Scan the data below and pick out the lines containing the word "Душанбе".

Recorded data:
================

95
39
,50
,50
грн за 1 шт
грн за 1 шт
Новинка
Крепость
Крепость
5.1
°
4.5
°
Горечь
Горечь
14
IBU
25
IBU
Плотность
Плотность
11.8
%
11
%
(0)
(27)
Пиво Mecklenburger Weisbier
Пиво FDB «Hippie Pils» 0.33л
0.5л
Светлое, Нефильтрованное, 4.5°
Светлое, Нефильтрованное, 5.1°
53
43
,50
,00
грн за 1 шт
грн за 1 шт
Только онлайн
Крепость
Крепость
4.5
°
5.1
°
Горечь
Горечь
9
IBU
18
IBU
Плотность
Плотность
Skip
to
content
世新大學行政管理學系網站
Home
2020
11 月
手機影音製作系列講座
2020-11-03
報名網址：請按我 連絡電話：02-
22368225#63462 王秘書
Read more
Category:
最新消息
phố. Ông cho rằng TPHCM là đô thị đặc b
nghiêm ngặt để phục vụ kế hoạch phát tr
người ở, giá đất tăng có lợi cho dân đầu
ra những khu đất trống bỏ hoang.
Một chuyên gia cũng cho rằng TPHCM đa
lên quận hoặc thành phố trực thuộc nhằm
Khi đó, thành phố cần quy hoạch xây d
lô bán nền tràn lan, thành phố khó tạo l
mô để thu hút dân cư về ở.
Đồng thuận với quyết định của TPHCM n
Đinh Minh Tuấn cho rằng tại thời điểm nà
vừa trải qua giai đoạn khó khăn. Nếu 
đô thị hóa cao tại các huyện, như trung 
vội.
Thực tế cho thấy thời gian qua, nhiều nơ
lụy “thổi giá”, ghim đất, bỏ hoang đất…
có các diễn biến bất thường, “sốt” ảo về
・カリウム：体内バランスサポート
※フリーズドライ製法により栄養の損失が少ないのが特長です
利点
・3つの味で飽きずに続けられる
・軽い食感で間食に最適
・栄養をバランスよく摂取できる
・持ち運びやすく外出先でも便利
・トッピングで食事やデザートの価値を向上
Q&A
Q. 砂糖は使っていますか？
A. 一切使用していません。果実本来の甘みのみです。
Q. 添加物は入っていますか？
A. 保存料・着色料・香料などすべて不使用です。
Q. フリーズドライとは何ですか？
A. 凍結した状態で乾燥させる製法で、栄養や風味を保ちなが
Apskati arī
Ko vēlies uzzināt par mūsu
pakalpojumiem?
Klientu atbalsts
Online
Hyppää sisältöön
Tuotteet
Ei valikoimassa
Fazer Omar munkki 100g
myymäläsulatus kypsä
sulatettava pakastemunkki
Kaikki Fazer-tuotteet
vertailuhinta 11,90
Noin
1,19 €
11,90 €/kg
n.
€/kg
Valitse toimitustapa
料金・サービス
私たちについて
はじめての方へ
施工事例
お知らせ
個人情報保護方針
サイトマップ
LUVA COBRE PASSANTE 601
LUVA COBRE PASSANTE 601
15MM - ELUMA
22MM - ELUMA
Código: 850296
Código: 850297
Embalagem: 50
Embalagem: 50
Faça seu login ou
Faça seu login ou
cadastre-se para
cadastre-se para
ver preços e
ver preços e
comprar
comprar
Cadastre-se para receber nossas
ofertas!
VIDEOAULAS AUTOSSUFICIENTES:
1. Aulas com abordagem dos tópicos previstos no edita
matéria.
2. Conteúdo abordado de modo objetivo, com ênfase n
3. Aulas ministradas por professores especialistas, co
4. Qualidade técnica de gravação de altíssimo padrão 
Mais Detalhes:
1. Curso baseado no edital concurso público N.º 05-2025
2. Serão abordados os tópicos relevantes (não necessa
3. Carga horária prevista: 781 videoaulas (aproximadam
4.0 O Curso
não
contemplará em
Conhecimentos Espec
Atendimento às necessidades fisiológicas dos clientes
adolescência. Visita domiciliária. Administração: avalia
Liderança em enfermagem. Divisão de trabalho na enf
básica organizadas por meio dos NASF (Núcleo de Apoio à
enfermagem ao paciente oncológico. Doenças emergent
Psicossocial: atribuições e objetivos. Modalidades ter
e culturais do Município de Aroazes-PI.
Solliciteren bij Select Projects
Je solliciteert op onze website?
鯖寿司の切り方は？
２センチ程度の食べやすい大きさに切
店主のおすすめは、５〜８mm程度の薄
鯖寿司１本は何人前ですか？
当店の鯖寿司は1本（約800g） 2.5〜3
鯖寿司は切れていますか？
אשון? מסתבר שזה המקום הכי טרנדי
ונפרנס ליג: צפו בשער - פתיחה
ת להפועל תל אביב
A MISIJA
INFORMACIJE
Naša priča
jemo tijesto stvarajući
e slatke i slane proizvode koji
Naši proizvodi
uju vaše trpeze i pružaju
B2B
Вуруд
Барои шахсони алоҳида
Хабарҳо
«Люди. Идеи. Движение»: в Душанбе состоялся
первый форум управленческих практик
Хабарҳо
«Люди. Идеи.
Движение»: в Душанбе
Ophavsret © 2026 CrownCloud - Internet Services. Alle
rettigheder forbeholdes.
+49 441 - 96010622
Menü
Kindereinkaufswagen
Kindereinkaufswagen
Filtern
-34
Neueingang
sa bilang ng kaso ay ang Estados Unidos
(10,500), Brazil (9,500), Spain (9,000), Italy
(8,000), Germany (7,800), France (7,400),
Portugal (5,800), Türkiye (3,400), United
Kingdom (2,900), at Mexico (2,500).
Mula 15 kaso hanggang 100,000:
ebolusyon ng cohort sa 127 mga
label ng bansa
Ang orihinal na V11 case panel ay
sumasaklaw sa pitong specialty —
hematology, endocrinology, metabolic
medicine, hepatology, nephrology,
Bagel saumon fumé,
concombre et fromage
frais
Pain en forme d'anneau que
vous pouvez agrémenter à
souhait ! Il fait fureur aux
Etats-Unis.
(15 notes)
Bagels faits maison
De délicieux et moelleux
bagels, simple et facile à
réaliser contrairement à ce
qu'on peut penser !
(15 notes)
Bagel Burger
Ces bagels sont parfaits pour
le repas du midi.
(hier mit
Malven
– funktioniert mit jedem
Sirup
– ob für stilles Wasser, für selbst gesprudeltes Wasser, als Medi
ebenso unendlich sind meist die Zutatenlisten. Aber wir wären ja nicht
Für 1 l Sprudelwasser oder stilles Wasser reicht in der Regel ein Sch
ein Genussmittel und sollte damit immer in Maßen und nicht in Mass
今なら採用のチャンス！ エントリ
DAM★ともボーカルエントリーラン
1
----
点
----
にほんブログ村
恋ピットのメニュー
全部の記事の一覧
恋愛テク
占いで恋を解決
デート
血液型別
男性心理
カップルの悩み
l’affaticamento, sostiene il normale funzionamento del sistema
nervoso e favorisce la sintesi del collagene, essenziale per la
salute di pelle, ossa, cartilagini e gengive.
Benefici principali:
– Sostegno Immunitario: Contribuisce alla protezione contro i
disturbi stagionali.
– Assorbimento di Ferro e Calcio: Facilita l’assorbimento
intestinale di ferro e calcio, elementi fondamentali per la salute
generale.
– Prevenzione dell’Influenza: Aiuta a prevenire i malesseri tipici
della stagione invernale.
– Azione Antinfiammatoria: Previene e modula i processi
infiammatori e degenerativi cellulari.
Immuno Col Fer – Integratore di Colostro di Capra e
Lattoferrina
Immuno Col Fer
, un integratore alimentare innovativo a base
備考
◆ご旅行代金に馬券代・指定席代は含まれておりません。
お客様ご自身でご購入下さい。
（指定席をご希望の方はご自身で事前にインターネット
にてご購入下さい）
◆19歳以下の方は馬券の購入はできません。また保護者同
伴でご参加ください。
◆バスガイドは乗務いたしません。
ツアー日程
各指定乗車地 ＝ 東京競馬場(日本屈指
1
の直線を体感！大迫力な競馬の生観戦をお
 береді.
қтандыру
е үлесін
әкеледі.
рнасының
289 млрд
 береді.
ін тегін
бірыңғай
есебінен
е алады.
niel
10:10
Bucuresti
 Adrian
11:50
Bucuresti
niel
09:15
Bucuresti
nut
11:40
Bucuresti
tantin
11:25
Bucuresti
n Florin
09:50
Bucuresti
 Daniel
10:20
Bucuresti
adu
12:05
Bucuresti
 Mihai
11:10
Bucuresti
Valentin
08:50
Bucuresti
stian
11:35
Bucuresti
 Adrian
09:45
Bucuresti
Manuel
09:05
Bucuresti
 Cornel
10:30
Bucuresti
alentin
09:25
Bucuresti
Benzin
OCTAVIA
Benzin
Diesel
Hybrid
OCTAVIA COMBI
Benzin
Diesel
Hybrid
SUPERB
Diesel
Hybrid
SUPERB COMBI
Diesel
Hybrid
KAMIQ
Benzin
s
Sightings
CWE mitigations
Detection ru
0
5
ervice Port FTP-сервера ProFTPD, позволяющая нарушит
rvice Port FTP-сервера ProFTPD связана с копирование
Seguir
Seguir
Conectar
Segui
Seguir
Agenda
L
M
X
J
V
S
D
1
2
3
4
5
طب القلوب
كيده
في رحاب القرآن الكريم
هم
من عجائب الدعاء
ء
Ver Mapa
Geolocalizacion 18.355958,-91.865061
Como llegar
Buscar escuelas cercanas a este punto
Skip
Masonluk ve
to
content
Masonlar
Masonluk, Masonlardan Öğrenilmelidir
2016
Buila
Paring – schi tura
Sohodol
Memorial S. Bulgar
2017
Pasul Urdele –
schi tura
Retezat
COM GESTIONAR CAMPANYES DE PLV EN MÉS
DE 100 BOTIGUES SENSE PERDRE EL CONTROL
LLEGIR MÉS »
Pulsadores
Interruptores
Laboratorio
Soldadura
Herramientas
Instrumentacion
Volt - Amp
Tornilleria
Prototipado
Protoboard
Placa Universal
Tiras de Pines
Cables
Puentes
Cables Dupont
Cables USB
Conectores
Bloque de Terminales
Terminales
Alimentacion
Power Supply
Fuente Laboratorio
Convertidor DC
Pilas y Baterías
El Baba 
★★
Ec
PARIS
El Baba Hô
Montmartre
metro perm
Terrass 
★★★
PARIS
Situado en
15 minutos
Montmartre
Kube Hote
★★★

================

### THE COMPLETED TASK
«Люди. Идеи. Движение»: в Душанбе состоялся
Движение»: в Душанбе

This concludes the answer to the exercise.